Being a minority is hard. Yes, I am a minority here as I am a pale-skinned, blue-eyed, native English speaker, not to mention North American. I am whistled at, stared at, called names (do they think I don't understand? probably not...), pushed by ladies in the grocery line, etc. Some people tell me I speak Spanish super-bien, others question my abilities to my face. I don't understand all the cultural cues, I offend people unintentionally, I am doing the best I can but in some situations people aren't very gracious with my obvious lack of cultural cue knowledge. I sometimes feel inadequate or clueless about how to act in social situations.
Thus, I have a need for authentic learning. I am in these real life situations every day and I want to learn how I am supposed to act or what I am supposed to say in the daily encounters I have with Costa Rican natives. BUT in order for me to learn, I first have to be willing to ask questions, to admit that I won't get it right the first time, to admit that my college degree in English really does nothing for me in Spanish. AND the people around me that I am engaging with are hopefully in a place where they can answer my questions, give me grace even if I don't get it right the first second third time I try, and encourage me when I do it right.
So I am here, I am learning, I am hoping that someday I will speak well enough to communicate effectively no matter if I am at the grocery store, the bank, or the auto place, no matter what level of conversation I am having (think small talk vs. vocabulary specific vs. a heart-to-heart). And what is my purpose in learning? To become a better teacher, and ultimately, a bilingual teacher.
Okay, are you ready for me to get to the point?
I say all this from my own experience because I sense tension in the United States about minorities.
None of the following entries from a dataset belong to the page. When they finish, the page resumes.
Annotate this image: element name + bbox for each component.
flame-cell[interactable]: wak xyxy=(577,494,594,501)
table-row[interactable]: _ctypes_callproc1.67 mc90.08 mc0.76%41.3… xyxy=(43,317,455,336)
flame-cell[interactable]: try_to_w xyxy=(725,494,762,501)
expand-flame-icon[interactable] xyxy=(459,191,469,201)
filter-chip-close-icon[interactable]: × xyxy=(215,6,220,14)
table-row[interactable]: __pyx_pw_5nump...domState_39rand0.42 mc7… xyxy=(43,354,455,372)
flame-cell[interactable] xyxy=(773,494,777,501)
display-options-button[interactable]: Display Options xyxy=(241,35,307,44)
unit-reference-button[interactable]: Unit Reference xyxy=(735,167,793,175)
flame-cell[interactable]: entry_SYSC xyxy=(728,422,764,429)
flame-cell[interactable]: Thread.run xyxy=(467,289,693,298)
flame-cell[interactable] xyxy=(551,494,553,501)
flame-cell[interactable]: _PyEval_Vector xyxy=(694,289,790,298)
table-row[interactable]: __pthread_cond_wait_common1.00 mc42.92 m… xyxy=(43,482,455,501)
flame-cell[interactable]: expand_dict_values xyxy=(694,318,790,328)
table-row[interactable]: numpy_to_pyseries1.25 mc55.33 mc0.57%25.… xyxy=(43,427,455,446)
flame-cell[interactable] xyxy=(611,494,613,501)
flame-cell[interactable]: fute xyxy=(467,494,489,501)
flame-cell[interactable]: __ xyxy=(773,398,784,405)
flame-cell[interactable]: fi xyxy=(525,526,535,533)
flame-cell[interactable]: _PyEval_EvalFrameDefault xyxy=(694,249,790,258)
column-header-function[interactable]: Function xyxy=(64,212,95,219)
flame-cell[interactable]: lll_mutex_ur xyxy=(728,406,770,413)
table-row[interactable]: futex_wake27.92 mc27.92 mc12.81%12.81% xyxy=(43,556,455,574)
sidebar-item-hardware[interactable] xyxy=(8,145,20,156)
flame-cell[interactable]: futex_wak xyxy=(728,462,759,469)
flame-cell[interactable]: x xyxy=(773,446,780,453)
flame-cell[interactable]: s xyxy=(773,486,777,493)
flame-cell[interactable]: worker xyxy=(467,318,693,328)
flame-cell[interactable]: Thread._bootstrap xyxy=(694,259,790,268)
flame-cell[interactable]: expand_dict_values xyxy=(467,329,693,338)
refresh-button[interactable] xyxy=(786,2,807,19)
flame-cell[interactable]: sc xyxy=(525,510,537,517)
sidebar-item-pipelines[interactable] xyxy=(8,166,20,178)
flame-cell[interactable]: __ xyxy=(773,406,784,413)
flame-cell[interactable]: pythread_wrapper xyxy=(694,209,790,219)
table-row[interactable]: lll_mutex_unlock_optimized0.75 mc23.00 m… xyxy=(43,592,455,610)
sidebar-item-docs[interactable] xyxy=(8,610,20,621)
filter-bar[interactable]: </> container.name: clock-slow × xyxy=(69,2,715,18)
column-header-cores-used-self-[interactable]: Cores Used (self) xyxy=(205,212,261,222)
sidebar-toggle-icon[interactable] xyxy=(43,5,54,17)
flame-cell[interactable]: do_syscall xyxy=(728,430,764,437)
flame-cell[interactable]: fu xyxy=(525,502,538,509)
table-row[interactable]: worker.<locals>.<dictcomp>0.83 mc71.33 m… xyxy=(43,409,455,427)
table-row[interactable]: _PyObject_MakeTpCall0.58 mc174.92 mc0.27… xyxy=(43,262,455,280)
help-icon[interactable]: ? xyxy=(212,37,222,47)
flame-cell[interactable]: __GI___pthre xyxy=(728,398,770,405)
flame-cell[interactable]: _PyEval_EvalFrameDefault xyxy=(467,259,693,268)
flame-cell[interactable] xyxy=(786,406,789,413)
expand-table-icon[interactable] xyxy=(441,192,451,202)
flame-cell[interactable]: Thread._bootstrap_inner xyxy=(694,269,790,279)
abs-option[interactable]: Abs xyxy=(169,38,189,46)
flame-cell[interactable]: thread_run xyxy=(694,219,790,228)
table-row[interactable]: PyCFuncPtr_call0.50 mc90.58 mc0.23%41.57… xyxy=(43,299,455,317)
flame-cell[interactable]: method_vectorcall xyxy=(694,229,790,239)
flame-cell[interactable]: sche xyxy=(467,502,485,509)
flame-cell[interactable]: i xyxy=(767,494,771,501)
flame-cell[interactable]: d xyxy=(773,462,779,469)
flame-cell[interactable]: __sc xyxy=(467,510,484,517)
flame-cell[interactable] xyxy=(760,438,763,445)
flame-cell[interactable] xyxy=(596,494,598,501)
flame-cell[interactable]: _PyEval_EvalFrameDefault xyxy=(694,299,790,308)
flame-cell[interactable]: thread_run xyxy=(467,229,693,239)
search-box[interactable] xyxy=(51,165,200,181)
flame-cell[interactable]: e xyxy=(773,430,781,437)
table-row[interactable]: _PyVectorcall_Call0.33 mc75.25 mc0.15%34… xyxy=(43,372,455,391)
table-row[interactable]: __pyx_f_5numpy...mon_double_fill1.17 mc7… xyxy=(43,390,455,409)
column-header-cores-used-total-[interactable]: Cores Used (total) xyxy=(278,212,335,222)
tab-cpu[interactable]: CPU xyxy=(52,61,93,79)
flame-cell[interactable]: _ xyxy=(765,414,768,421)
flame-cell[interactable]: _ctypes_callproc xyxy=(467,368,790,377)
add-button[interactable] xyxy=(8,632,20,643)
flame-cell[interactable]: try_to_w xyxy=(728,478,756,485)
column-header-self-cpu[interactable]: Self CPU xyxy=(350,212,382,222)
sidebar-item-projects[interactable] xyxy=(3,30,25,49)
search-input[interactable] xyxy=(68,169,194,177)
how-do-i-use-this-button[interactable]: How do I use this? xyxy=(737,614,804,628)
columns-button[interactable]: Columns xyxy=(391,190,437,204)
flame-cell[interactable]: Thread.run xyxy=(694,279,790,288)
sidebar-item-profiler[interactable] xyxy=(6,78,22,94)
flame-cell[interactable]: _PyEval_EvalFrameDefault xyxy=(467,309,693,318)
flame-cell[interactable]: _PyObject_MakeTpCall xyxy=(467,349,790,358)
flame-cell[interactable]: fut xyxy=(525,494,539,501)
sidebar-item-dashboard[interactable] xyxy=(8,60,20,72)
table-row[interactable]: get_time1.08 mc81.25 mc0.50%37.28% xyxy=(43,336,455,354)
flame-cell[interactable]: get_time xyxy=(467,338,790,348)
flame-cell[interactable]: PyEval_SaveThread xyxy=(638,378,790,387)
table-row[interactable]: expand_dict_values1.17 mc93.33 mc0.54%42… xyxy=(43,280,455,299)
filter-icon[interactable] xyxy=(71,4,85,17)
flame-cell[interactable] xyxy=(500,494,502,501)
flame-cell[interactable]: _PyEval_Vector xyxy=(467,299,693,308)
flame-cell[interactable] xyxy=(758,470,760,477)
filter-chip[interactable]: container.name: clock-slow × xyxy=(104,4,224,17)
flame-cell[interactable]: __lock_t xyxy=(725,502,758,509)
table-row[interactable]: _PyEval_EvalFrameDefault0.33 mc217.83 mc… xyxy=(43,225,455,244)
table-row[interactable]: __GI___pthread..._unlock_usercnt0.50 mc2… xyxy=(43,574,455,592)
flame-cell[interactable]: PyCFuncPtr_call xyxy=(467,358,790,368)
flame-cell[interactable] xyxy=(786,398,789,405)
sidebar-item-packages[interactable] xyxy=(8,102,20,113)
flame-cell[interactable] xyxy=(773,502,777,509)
Yes, there are migrants pouring in, legal and illegal. Yes, the government is working to filter out the illegals, but the attitude I generally hear from North Americans is that they are not open to having new migrants (but how our own families even part of the United States.... our grandparents, great-grandparents, great-great-grandparents migrated!). It is said migrants are ignorant of our ways and do not want to learn English, therefore shouldn't be part of our country(But what did our ancestors speak when they came? Probably not English...). Stereotypes about migrants abound, but I won't go too deeply into that because I don't want to present my thoughts as if they are the only right way to think.
Am I a legal migrant to Costa Rica? Yes.
Am I trying my best to learn the language? Yes.
Am I asking questions of the people around me, observing them to learn their ways? Yes.
Do I have goals for the future after this hard work of learning? Yes. (But I won't be done learning!)
I guess my plea is to examine your thoughts next time you interact with someone who might be a migrant, whether they are Mexican, Polish, Indian, whatever. (I mention those because they are the first growing populations that come to my mind in the Chicago area... but it might be different in your area) Cut them some slack. Ask them if they need help, even if it's something simple like helping count change at the grocery store or teaching a new word. Give grace because trust me, if you were learning a new language and desperately trying to figure out cultural cues, you would need grace too, just like me.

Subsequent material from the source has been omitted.